▶ _Task requirements_:
When writing out the entries below, keep only the lines from the line with "Australian Labradoodle" to the line with "Organized & Efficient Filing", both included, exactly as they are, and leave the pictures aside.

▶ _Exercise data_:
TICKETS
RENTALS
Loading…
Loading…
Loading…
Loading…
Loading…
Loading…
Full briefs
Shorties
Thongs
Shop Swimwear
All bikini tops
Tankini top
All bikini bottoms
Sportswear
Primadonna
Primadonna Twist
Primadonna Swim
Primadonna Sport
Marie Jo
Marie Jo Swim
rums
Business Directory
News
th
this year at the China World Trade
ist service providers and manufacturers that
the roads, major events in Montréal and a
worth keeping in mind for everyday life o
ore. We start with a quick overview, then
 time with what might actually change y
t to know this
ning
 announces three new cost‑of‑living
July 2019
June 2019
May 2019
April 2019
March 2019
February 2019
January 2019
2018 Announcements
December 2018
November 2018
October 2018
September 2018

--

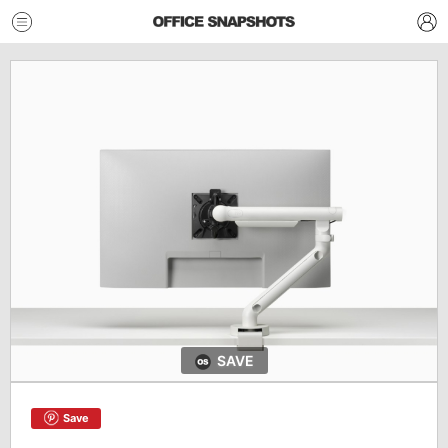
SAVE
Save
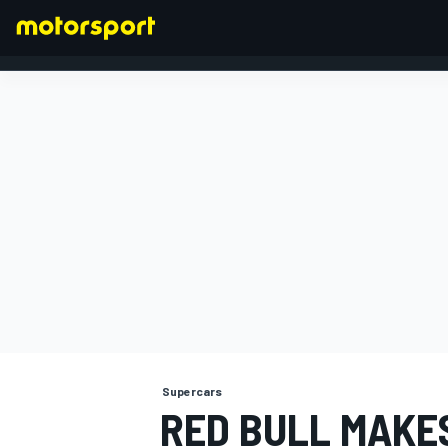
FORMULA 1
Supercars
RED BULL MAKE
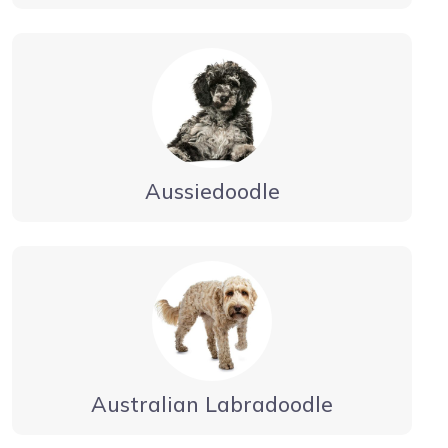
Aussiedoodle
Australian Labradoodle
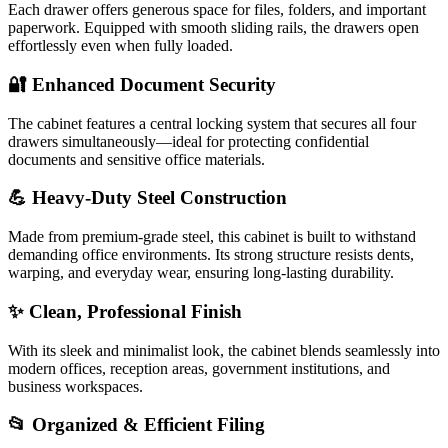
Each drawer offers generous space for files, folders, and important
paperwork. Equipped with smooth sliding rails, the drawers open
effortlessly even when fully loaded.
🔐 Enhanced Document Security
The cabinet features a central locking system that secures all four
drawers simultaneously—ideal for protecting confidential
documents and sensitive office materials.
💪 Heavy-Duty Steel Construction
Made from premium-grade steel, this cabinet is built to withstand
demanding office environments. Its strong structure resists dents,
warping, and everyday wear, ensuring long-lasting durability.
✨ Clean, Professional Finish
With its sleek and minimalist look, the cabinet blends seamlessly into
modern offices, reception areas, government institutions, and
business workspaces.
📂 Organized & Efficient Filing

▶ _Exercise result_:
Australian Labradoodle
Each drawer offers generous space for files, folders, and important
paperwork. Equipped with smooth sliding rails, the drawers open
effortlessly even when fully loaded.
🔐 Enhanced Document Security
The cabinet features a central locking system that secures all four
drawers simultaneously—ideal for protecting confidential
documents and sensitive office materials.
💪 Heavy-Duty Steel Construction
Made from premium-grade steel, this cabinet is built to withstand
demanding office environments. Its strong structure resists dents,
warping, and everyday wear, ensuring long-lasting durability.
✨ Clean, Professional Finish
With its sleek and minimalist look, the cabinet blends seamlessly into
modern offices, reception areas, government institutions, and
business workspaces.
📂 Organized & Efficient Filing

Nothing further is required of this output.